California's $68 billion bullet train is supposed to travel from San Francisco to Los Angeles in less than two hours and 40 minutes.
That speed - an average of more than 140 mph, including stops - is a legal requirement, written into the state voter initiative that gave the project the go-ahead in 2008...
But according to a lawsuit filed by project opponents, the state High-Speed Rail Authority has not done any studies or written reports to verify that the trains actually will go fast enough to follow the law. The suit, filed by the County of Kings Board of Supervisors, quotes a May 31 email from a project official as saying that "no document exists" to verify that the train can meet its travel time deadline...

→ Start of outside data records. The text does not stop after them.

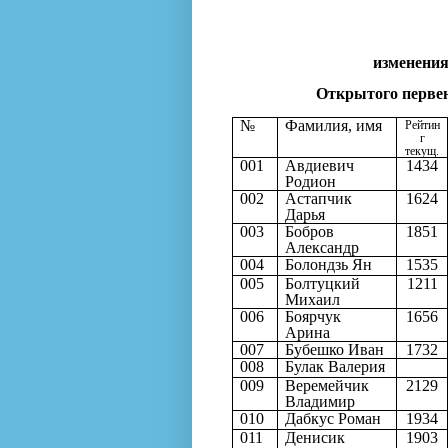
изменения
Открытого первенс
№
Фамилия, имя
Рейтин
г
текущ.
001
Авдиевич
1434
Родион
002
Астапчик
1624
Дарья
003
Бобров
1851
Александр
004
Болондзь Ян
1535
005
Болтуцкий
1211
Михаил
006
Боярчук
1656
Арина
007
Бубешко Иван
1732
008
Булак Валерия
009
Веремейчик
2129
Владимир
010
Дабкус Роман
1934
011
Денисик
1903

Some rail experts, including advocates of the California project, questioned how bullet train speeds could be maintained.
"All over the state ... they're going to use commuter trains, Caltrain, light rail in Stockton," [Kings County lawyer Michael] Brady said. "You're not going to be able to get from Los Angeles to San Francisco in six hours."
That would violate state law. But if the train is too slow, the project is doomed anyway, many experts say, because most passengers will buy a plane ticket instead.
By way of comparison, a flight between Los Angeles and San Francisco generally takes just under an hour. So if Mr. Brady's numbers are right, California's great leap forward in the transportation sector will take six times as long as commercial air travel.
It's no wonder that California voters are now publicly recanting their support of high-speed rail. Only central planning could make convenience so inconvenient.